Table of Contents
unirep_analysis
is a ChRIS app that is wrapped around the UniRep project (https://github.com/churchlab/UniRep)
This plugin is GPU-capable. The 64-unit model should be OK to run on any machine. The full-sized model will require a machine with more than 8GB of GPU RAM.
For full information about the underlying method, consult the UniRep publication:
Paper: https://www.nature.com/articles/s41592-019-0598-1
The source code of UniRep is available on Github: https://github.com/churchlab/UniRep.
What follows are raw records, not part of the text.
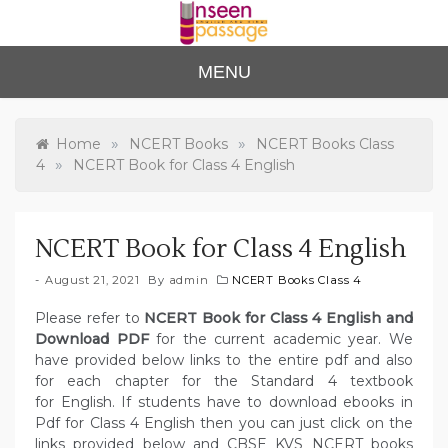
Skip
to
content
Unse
For Class 4
MENU
to Class 12
en
Passa
»
»
Home
NCERT Books
NCERT Books Class
»
4
NCERT Book for Class 4 English
ge
NCERT Book for Class 4 English
August 21, 2021
By
admin
NCERT Books Class 4
Please refer to
NCERT Book for Class 4 English and
Download PDF
for the current academic year. We
have provided below links to the entire pdf and also
for each chapter for the Standard 4 textbook
for English. If students have to download ebooks in
Pdf for Class 4 English then you can just click on the
links provided below and CBSE KVS NCERT books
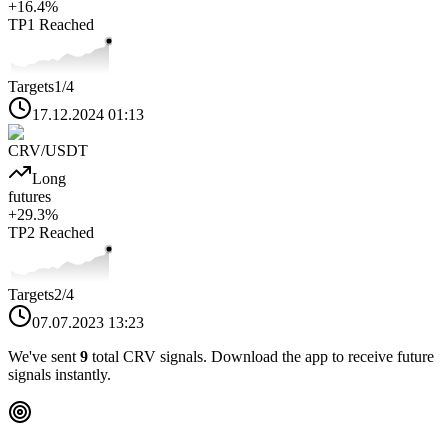
+
16.4
%
TP1
Reached
Targets
1
/4
17.12.2024 01:13
CRV
/USDT
Long
futures
+
29.3
%
TP2
Reached
Targets
2
/4
07.07.2023 13:23
We've sent
9
total
CRV
signals. Download the app to receive future
signals instantly.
unirep_analysis \ [--dimension <modelDimension>] \ [--batch_size <batchSize>] \ [--learning_rate <learningRate>] \ [--inputFile <inputFileToProcess>] \ [--inputGlob <inputGlobPattern>] \ [--modelWeightPath <pathToWeights>] \ [--outputFile <resultOutputFile>] \ [--topModelTraining] \ [--jointModelTraining] \ [--json] \ <inputDir> <outputDir>
unirep_analysis
is a ChRIS-based "plugin" application that is capable of inferencing protein sequence representations and generative modelling aka "babbling".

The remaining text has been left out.